Given that many Americans celebrate this holiday with big meals (followed by seconds and thirds!), it’s the perfect time to spread the word about gastroesophageal reflux disease (GERD), which can cause chronic heartburn and acid regurgitation as well as less commonly known symptoms such as laryngitis, a sudden excess of saliva and the sensation of food sticking in the esophagus.

How can you tell if you have GERD versus occasional heartburn?  Typically, when you have GERD or another more serious condition, heartburn will occur more than once a week and often become more severe at night, to the point where it can disrupt sleep.  If frequent bouts of heartburn are keeping you up at night, talk to your doctor.  You can also call the International Foundation for Functional Gastrointestinal Disorders (IFFGD) Helpline at 1-888-964-2001 (toll-free from the US) for information at any time.

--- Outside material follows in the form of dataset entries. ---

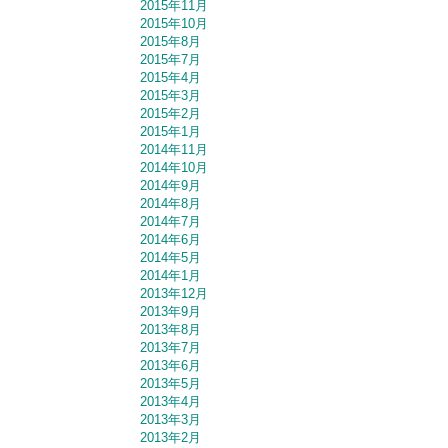
2015年11月
2015年10月
2015年8月
2015年7月
2015年4月
2015年3月
2015年2月
2015年1月
2014年11月
2014年10月
2014年9月
2014年8月
2014年7月
2014年6月
2014年5月
2014年1月
2013年12月
2013年9月
2013年8月
2013年7月
2013年6月
2013年5月
2013年4月
2013年3月
2013年2月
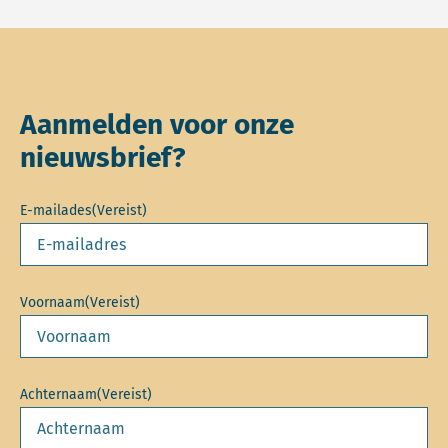
Aanmelden voor onze
nieuwsbrief?
E-mailades
(Vereist)
Voornaam
(Vereist)
Achternaam
(Vereist)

Fortunately, treatments are available to combat GERD, which affects up to 1 in 5 adults in the US.  According to the 2,254 patients who are part of the GERD Community at PatientsLikeMe, some of the commonly prescribed medications include Omeprazole (Prilosec), Lansoprazole (Prevacid), Esomeprazole (Nexium) and Ranitidine (Zantac).  Click on each drug name to see the treatment evaluations our patients have submitted regarding effectiveness, side effects, cost and more.

A Snapshot of the GERD Community at PatientsLikeMe

Then, there’s also watching what you eat.  While GERD is not caused by diet, it can be aggravated by certain foods and eating habits.  To make this Thanksgiving a little more pleasant, consider avoiding the following foods and beverages:  chocolate, onions, fried foods, acidic foods, fatty foods, peppermint, caffeine, carbonated beverages and alcohol.  Eating late at night can also contribute to nighttime heartburn that leaves you restless and sleep deprived.

So, if you see family members who may be experiencing GERD, make sure they know the facts…before they dig into those midnight leftovers!